Read text files into string variables in the memory (without losing blanks)
intext using filename , generate(prefix) [ length(#) clear
tfconcat filename_list , generate(prefix) [ length(#) tfid(newvarname) tfname(newvarname) obsseq(newvarname) ]
where filename_list is a list of filenames separated by spaces.
Description
intext inputs a single text file into a set of generated string variables in the memory, generating as many string variables as is necessary to store the longest records in full, without trimmming leading and trailing blanks (as infix does). tfconcat takes, as input, a list of filenames, assumed to belong to text files, and concatenates them (without losing blanks) to create a new data set in memory, overwriting any pre-existing data. The new data set contains one observation for each record in each text file, ordered primarily by source text file and secondarily by order of record within source text file, and contains a set of generated string variables containing the text, as created by intext. Optionally, tfconcat creates new variables, specifying, for each observation, the input text file of origin and/or the sequential order of the observation in its input text file of origin.

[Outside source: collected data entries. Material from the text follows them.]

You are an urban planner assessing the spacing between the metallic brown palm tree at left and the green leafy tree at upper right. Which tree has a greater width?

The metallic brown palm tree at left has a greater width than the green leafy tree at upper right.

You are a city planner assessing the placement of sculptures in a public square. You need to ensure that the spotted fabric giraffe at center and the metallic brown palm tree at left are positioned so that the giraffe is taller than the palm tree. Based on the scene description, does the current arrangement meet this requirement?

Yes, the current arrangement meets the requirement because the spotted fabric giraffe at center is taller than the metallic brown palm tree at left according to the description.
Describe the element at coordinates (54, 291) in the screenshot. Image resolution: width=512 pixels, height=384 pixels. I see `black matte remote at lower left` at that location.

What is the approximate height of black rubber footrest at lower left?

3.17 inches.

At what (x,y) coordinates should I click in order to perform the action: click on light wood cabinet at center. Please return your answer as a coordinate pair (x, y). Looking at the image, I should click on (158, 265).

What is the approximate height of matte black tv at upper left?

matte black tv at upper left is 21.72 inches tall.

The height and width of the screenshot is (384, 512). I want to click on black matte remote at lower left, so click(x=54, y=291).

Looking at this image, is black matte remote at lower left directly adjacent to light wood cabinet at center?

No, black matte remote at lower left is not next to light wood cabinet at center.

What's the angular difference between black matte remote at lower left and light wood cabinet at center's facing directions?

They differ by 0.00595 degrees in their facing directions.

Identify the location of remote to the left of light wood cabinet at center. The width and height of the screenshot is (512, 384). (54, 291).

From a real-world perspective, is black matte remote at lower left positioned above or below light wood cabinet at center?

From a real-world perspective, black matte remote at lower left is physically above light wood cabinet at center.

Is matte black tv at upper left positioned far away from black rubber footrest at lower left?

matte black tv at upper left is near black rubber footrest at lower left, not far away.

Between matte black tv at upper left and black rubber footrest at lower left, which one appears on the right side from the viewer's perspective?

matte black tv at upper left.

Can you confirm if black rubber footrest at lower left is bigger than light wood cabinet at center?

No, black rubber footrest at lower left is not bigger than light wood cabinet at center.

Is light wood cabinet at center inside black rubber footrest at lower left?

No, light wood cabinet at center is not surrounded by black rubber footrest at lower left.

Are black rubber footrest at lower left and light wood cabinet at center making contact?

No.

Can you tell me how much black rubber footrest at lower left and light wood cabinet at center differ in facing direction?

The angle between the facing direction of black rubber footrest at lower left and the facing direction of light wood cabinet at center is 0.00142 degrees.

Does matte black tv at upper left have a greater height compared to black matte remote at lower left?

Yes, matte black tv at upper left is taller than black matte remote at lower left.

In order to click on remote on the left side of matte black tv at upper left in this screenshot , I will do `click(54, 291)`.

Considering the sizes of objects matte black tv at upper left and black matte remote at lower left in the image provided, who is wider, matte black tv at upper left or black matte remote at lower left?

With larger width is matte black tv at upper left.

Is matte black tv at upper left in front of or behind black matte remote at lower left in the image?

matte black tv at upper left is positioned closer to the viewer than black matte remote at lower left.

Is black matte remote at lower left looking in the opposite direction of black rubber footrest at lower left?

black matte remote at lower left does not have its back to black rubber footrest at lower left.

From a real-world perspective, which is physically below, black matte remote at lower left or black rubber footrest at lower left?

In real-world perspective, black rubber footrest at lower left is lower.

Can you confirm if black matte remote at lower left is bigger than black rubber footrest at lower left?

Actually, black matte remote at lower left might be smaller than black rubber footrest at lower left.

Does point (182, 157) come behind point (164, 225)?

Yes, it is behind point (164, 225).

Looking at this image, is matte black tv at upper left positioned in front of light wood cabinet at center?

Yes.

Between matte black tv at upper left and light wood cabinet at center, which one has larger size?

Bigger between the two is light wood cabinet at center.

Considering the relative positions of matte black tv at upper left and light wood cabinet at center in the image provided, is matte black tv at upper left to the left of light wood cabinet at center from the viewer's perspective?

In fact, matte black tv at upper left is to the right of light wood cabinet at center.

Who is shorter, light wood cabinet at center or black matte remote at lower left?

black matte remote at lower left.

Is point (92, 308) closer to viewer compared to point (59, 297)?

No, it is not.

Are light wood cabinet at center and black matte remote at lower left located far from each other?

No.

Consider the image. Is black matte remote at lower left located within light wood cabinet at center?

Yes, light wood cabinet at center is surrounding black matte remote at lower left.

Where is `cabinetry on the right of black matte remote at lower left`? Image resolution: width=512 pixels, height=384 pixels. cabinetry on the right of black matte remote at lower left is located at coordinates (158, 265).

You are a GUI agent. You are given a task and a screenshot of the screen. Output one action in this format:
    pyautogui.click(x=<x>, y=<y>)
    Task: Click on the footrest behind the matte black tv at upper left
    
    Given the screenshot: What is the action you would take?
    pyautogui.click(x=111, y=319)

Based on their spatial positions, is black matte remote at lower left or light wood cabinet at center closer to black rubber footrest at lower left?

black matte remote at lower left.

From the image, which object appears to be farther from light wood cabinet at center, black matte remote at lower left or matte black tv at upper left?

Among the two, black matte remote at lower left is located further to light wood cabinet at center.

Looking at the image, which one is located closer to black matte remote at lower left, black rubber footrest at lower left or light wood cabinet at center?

Options for intext and tfconcat
generate(prefix) is not optional. It specifies a prefix for the names of the new string variables generated, which will be named as prefix1 ... , prefixn, where n is the number of string variables required to contain the longest text record in any input data set, with length as specified by the length option.

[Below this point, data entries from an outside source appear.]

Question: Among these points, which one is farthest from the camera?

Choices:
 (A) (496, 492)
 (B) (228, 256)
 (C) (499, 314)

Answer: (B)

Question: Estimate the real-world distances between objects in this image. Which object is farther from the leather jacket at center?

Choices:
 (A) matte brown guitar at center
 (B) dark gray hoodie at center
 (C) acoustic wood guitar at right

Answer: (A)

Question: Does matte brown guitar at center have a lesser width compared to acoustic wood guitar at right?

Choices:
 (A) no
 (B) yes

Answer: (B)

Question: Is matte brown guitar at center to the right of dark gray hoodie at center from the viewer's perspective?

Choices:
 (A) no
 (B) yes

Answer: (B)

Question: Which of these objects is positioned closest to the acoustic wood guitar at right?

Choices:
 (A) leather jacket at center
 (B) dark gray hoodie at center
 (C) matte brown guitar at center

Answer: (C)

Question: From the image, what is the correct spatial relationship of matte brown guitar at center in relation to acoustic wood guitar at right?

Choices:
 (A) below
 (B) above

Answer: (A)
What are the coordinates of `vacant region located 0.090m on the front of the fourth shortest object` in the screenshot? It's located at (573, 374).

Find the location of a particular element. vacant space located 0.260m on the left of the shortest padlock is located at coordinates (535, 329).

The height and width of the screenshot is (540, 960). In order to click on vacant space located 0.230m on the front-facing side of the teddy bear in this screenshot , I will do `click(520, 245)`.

length specifies the maximum length of the generated text variables. If absent, it is set to 80.
Options for intext only
clear specifies that any existing data set in the memory is to be removed before the generated text variables are created. If clear is absent, then intext attempts to add the generated variables to the existing data set, failing if there is an existing variable with the same name as one of the generated variables. (tfconcat always removes any existing data set before generating new variables.)
Options for tfconcat only
tfid(newvarname) specifies a new integer variable to be created, containing, for each observation in the new data set, the sequential order, in the filename_list, of the input text file of origin of the observation. If possible, tfconcat creates a value label for the newvarname with the same name, assigning, to each positive integer i from 1 to the number of input file names in the list, a label equal to the filename of the ith input text file, truncated if necessary to the maximum label length in the version of Stata being used (eg 80 characters for Small or Intercooled Stata 7). If a value label of that name already exists in one of the input data sets, and nolabel is not specified, then dsconcat adds new labels, but does not replace existing labels.

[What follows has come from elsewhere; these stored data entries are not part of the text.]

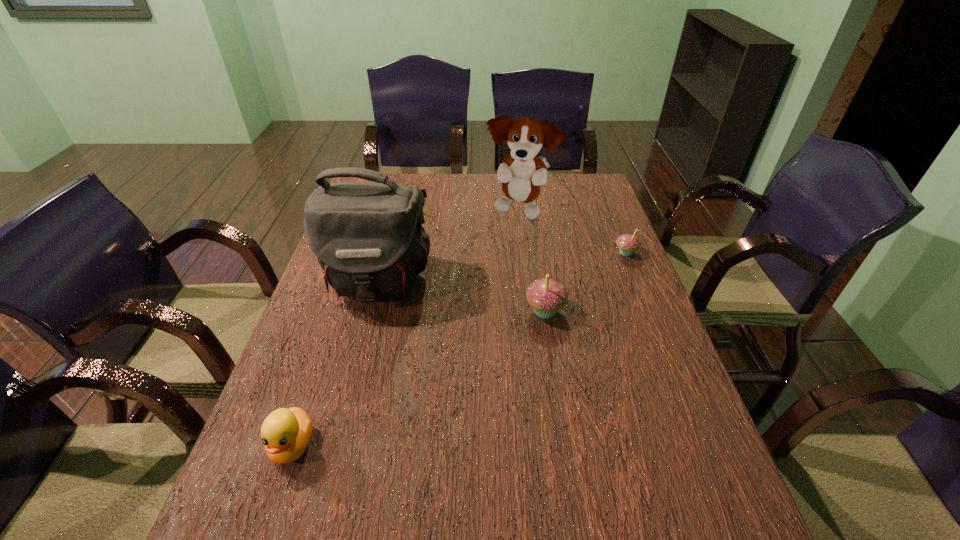 The image size is (960, 540). I want to click on free space located on the back of the shortest object, so click(420, 197).

Where is `vacant area situated on the face of the puppy`? The width and height of the screenshot is (960, 540). vacant area situated on the face of the puppy is located at coordinates (524, 252).

Find the location of a particular element. This screenshot has height=540, width=960. vacant area situated on the open flap of the shoulder bag is located at coordinates (341, 418).

This screenshot has width=960, height=540. Identify the location of pocket watch that is at the far edge. (438, 210).

The width and height of the screenshot is (960, 540). I want to click on puppy that is at the far edge, so click(x=521, y=173).

At what (x,y) coordinates should I click in order to perform the action: click on object that is at the near edge. Please return your answer as a coordinate pair (x, y). Image resolution: width=960 pixels, height=540 pixels. Looking at the image, I should click on (286, 433).

Identify the location of pocket watch that is at the left edge. (438, 210).

At what (x,y) coordinates should I click in order to perform the action: click on shoulder bag positioned at the left edge. Please return your answer as a coordinate pair (x, y). The height and width of the screenshot is (540, 960). Looking at the image, I should click on (368, 237).

I want to click on duckling that is at the left edge, so click(x=286, y=433).

The height and width of the screenshot is (540, 960). I want to click on object situated at the right edge, so click(x=628, y=244). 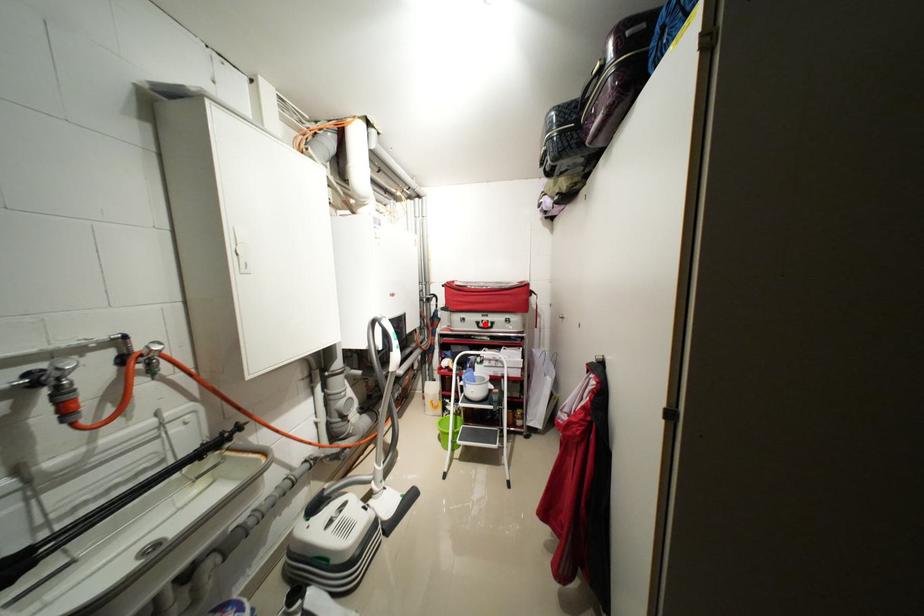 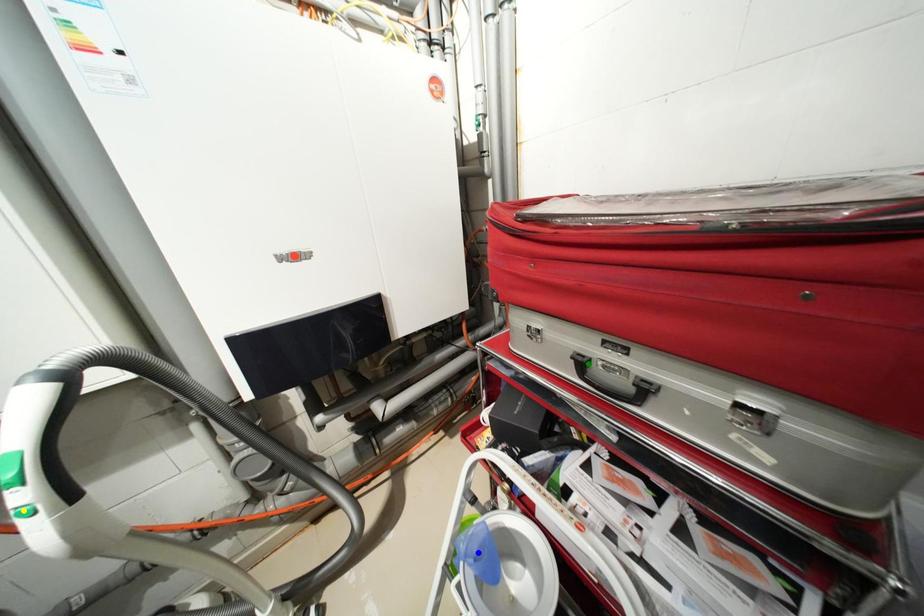 Question: I am providing you with two images of the same scene from different viewpoints. A red point is marked on the first image. You are given multiple points on the second image. Which spot in image 2 lines up with the point in image 1?

Choices:
 (A) yellow point
 (B) green point
 (C) blue point

Answer: (B) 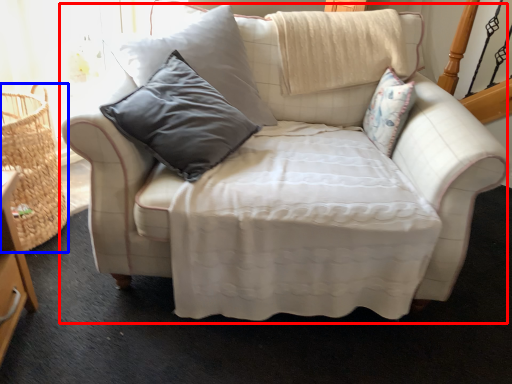 Question: Which point is further to the camera, studio couch (highlighted by a red box) or basket (highlighted by a blue box)?

Choices:
 (A) studio couch
 (B) basket

Answer: (B) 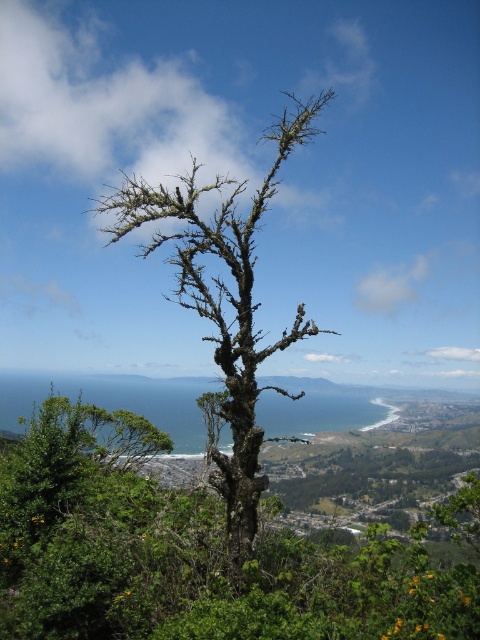 You are standing at the viewpoint and see the green mossy tree at center and the dark brown bark tree at center. Which tree is closer to you?

The green mossy tree at center is closer to you because it is positioned in front of the dark brown bark tree at center.

You are standing at the center of the image and want to walk towards the green mossy tree at center. Which direction should you move in relation to your current position?

The green mossy tree at center is located at point 0.873 on the x and 0.400 on the y coordinates. Since you are already at the center, you should move towards the right and slightly downward to reach the tree.

You are standing at the vantage point overlooking the coastal landscape. You want to take a photo of the green mossy tree at center. If your camera can focus on objects up to 20 feet away, will it be able to capture the tree clearly?

The green mossy tree at center is 18.86 feet away from the camera, which is within the 20 feet focusing range. Therefore, the camera can capture the tree clearly.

tfname(newvarname) specifies a new string variable containing, for each observation in the new data set, the name of the input text file of origin of that observation, truncated if necessary to the maximum string length in the version of Stata being used (eg 80 characters for Small or Intercooled Stata 7, or 244 for Stata 7 SE).
obsseq(newvarname) specifies a new integer variable containing, for each observation in the new data set, the sequential order of that observation as a text record in its input text data set of origin.
Remarks
intext is an inverse of outfile with the runtogether option. That is to say, if the user inputs a text file into a list of generated string variables using intext and then outputs them to a second text file using outfile with the runtogether option, then the second text file will be identical to the first text file. tfconcat is similar to dsconcat (downloadable from SSC), but it concatenates text files instead of Stata data sets into the memory. tfconcat works by calling intext multiple times to create a data set for each text file, and concatenating these data sets into the memory. Both programs make it possible to use Stata for text file processing, especially when the text files may be indented Stata programs. This cannot be done properly using infix, which uses fixed-field input, but trims leading and trailing blanks from strings. Therefore, the intext package enables Stata programs to read Stata programs, just as outfile with the runtogether option enables Stata programs to write Stata programs.
Examples
. intext using intext.ado,gene(sect) clear
. tfconcat auto1.txt auto2.txt auto3.txt auto4.txt,gene(piece) tfid(tfseq) obs(recnum) . sort tfseq recnum
The following example is equivalent to copy tfconcat.ado trash1.txt,text replace
. intext using tfconcat.ado,gene(slice) clear . outfile slice* using trash1.txt,runtogether replace
The following advanced example works under Windows, and might be used if the user has a library of Stata ado-files in the current directory. It inputs the ado-files into the memory and lists the lines beginning with "*!", which are echoed by the which command. The vallist package, written by Nick Cox and downloadable from SSC, is assumed to be installed.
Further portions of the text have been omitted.